13.10.23

Ainda se celebra o Estado Novo na Faculdade de Direito

 


«Em junho de 2022, a Faculdade de Direito da Universidade de Lisboa anunciou orgulhosamente a reabertura de dois espaços museológicos: a Sala-Museu Professor Marcello Caetano e a Sala-Museu Professor Paulo Cunha. Originalmente criada em 2006, a Sala-Museu Marcello Caetano é caracterizada pelo website da Faculdade de Direito como uma pequena área com “livros, manuscritos, objetos de índole pessoal, trajos académicos e condecorações de vários países.” Por outras palavras, é realizada uma homenagem a Marcelo Caetano nesta sala. Homenagem essa que omite um lado fundamental da sua história de vida: o seu papel no Estado Novo.

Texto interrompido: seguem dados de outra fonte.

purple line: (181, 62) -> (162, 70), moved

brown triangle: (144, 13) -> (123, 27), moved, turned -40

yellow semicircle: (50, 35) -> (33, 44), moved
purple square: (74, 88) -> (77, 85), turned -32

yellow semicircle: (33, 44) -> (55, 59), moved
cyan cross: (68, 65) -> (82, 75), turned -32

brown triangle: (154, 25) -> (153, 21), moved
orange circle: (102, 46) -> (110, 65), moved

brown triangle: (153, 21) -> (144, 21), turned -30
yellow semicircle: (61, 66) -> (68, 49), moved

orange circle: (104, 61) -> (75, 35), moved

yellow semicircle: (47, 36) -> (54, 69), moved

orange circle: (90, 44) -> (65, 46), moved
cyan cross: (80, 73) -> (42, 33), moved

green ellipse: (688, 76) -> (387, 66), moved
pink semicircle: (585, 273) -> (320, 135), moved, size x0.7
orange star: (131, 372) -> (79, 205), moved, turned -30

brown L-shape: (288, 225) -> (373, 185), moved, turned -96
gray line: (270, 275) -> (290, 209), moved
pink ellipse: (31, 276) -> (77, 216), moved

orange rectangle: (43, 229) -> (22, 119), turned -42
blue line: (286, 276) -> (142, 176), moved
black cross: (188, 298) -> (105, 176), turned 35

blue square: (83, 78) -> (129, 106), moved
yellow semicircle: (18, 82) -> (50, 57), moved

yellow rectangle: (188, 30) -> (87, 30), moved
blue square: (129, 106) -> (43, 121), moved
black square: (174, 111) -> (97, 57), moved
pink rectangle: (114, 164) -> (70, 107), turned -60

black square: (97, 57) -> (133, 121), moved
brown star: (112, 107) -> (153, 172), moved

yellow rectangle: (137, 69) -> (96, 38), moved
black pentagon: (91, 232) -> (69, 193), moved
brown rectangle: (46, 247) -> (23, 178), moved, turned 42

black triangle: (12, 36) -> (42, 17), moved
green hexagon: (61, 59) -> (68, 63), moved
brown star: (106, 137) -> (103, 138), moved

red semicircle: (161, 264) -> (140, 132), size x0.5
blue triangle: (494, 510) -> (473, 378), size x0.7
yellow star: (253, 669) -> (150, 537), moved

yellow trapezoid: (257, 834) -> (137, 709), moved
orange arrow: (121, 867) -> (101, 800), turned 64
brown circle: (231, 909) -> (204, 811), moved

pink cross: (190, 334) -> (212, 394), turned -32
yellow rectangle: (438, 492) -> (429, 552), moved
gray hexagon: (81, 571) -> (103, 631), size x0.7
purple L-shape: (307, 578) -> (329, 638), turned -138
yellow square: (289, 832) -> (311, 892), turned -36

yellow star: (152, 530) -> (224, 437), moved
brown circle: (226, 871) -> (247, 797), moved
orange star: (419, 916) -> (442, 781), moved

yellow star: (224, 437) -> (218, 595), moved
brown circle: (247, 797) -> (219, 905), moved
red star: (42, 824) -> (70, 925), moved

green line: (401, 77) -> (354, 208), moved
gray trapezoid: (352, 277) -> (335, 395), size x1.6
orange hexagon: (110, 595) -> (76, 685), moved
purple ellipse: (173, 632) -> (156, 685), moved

O mesmo acontece na Sala-Museu Paulo Cunha, “um espaço de arte dedicado à memória deste antigo jurista, advogado, orador e homem público”. O legado que Paulo Cunha deixou enquanto ministro do Estado Novo é convenientemente colocado de lado. Em vésperas da celebração dos 50 anos do final da ditadura, a celebração acrítica que a Faculdade de Direito faz a estes dois “homens fortes” do Estado Novo revela-se não apenas datada, mas também insultuosa para os estudantes universitários que resistiram à ditadura.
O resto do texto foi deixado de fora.